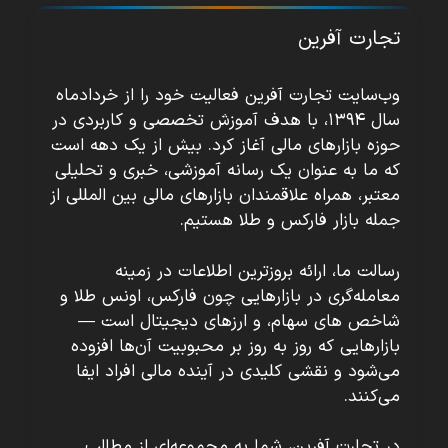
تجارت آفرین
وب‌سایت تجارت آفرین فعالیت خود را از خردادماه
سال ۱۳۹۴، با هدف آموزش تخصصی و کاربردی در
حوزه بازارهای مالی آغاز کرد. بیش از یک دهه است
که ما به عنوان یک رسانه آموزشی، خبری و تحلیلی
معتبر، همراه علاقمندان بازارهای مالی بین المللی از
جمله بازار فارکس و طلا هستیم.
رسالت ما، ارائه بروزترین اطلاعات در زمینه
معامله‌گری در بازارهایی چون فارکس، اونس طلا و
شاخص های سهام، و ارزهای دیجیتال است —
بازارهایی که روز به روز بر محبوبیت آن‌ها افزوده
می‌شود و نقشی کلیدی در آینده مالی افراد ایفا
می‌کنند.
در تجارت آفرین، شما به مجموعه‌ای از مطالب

━━━━━━━━━━━━━━━━━━━━

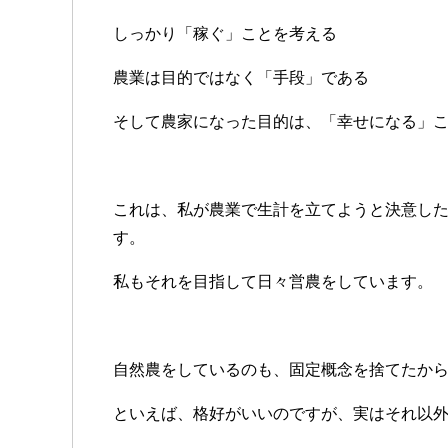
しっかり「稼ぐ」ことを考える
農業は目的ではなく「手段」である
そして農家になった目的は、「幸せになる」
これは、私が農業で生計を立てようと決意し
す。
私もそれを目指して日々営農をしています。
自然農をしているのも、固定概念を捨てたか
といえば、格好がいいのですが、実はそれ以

━━━━━━━━━━━━━━━━━━━━

* What to work on: Beginning with the line that has "これは、私が農業で生計を立てようと決意し" and ending with the line that has "といえば、格好がいいのですが、実はそれ以", set down the lines above exactly and include no others.

* Response area:
これは、私が農業で生計を立てようと決意し
す。
私もそれを目指して日々営農をしています。
自然農をしているのも、固定概念を捨てたか
といえば、格好がいいのですが、実はそれ以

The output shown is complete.